Newsletter–Tech/Application Focus

September, 2022

Security is Key in AVoIP

Security is Key in AVoIP

A constant issue and consideration for deploying an AVoIP solution is to ensure the host organization’s network security will not be compromised. The ZyPer4K system and its companion ZyPer Management Platform implement several robust security-related features outlined below.

Encryption Between Endpoints

All AV traffic between ZyPer4K encoders and decoders, including audio, video, RS-232, USB and IR communications, uses an advanced encryption standard (AES-128). This level of encryption is sufficient to protect U.S. government classified information up to the SECRET level.

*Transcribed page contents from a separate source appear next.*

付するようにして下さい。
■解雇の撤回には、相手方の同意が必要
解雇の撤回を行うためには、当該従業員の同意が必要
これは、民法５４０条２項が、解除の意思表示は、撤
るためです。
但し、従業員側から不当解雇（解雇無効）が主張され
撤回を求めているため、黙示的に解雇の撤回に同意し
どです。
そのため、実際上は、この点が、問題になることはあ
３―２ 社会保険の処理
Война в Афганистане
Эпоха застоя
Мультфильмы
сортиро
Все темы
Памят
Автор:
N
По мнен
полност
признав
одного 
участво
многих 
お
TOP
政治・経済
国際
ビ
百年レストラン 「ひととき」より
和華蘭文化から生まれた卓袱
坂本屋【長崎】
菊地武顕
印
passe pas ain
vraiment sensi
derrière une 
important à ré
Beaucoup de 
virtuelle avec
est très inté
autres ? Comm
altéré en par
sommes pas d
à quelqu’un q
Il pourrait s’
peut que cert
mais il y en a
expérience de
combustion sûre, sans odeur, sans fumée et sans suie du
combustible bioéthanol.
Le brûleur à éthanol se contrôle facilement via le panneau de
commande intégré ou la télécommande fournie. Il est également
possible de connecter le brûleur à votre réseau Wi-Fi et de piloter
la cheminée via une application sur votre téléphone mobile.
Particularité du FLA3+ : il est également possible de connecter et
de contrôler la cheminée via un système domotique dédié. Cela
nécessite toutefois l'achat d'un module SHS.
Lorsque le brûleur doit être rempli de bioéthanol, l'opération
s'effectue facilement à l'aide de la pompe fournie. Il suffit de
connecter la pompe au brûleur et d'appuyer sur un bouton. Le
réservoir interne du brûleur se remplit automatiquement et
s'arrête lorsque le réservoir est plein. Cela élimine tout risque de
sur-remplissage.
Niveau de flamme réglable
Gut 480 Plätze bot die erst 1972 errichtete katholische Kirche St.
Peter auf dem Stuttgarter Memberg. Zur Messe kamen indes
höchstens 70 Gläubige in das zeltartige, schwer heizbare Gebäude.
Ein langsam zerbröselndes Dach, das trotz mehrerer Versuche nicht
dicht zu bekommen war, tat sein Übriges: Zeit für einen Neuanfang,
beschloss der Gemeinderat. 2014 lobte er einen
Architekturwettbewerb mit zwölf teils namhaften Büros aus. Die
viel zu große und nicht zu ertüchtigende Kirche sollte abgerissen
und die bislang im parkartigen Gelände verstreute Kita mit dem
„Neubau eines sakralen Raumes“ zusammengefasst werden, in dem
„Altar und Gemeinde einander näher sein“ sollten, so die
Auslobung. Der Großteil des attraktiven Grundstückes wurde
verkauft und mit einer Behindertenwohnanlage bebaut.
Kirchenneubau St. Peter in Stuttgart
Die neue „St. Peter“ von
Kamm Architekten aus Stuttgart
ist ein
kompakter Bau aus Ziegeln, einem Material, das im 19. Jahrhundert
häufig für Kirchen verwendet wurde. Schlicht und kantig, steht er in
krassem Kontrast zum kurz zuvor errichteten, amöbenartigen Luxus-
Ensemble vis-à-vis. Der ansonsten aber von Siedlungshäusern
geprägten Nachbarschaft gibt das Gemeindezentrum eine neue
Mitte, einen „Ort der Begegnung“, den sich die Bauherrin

High-bandwidth Digital Content Protection

ZyPer4K units support end-to-end high-bandwidth digital content Protection (HDCP 2.2), a form of copy protection that prevents the copying of digital, audio and video content. The system is meant to stop HDCP-encrypted content from being played on unauthorized devices or devices which have been modified to copy HDCP content. This feature cannot be disabled and provides a 100% assurance of HDCP compliance.

ZyPer Management Platform

The ZyPer Management Platform has a basic level of security that enables only password-protected access via the ZyPer Management Platform GUI (via JSON) or its API. Telnet access to the management platform can also be disabled.

USB Ports

The ZyPer4K USB ports can be filtered to disable unauthorized access. Filter options include:

  • None – Allows any USB compatible device to interface over ZyPer4K
  • HID – Allows only human interface devices (mouse/keyboard)
  • Storage – Allows any USB compatible device except mass storage

1Gb Ethernet Utility Port

The 1Gb Ethernet utility port found on the ZyPer4K encoders and decoders provides a convenient means of accessing the network. For security reasons, these ports can be disabled via the API.

Port-Based Access Control

The ZyPer4K family of products support 802.1X MAC-address authentication or MAC Address Authentication Bypass. This means you simply have to enter the list of your ZyPer4K TX and RX devices’ MAC addresses into the RADIUS server and enable them on the network. MAC Address Authentication is supported by all major switch vendors including Arista, Cisco, Dell, Extreme, HP, Netgear and Commscope/Ruckus.

10Gb Security

The fact that ZyPer4K is on a 10Gb network and uncompressed video traffic is always greater than 1Gb provides a level of security to “remote data theft.” External (internet) access to any 10Gb AV over IP system will be conducted using a link with 1Gb or much less bandwidth. For example, it is a physical impossibility to steal uncompressed AV traffic with a bandwidth of 6.5Gb/sec via a 1Gb/sec link.